Once again…not a Fortress of Togetherness. In fact…it’s a fortress to keep all the haters out.

So, when I heard that a neighbor had Thanksgiving with Evan from the Edumentals, I nearly flipped. Apparently, my deep seated contempt for the organization, and Evan himself, were well established. This is good, I’d hate to think that someone that I said, and I quote, “Then you should get the hell off my campus” to was harboring any kind of illusions of civility. Just seems like at that point the khaki pants and oxford shirt would have eaten your brain.

This was just a preamble. A lead in, if you will. The Edumentals have been talking to Pledge LA, with an eye toward finally fulfilling their contract and beginning a Blended Learning program on our campus.

The fact that there are only two and a half weeks left to the semester? Trivial. You’re not thinking like a Suit, True Believer. Suits don’t care about things like student outcomes or effective teaching.

Thankfully, I had already had a Subterannean Confrontation with Pledge LA’s leader, who had to endure rather a bit of teeth gnashing, surliness, and general complaint about these Suits. In their Suit on Suit combat, it was determined that the Edumentals were still not prepared to deliver, and furthermore, that the staff was almost certainly not prepared to listen to them.

The straw? The Edumentals were not certain that they could provide some kind of proof of expertise. The kind of thing that makes you “uniquely qualified,” and allows the school to save you from layoffs.

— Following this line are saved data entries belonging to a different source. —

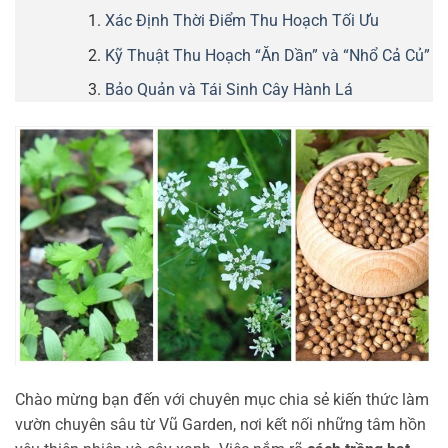
Xác Định Thời Điểm Thu Hoạch Tối Ưu
Kỹ Thuật Thu Hoạch “Ăn Dần” và “Nhổ Cả Củ”
Bảo Quản và Tái Sinh Cây Hành Lá
Chào mừng bạn đến với chuyên mục chia sẻ kiến thức làm
vườn chuyên sâu từ Vũ Garden, nơi kết nối những tâm hồn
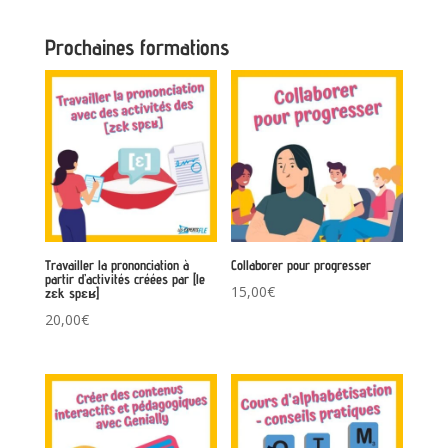
Prochaines formations
Travailler la prononciation à
Collaborer pour progresser
partir d’activités créées par [le
15,00
€
zɛk spɛʁ]
20,00
€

Or more specifically, the kind of thing that my teachers desperately need.

If you aren’t expert enough to determine who has become expert under your guidance…then what do you get paid for?

Thankfully, Pledge LA seems to be taking this pretty seriously, and putting things in the hands of an educator that the team at school trusts. However, as Thanksgiving foreshadowed…the Edumentals are clearly not done yet.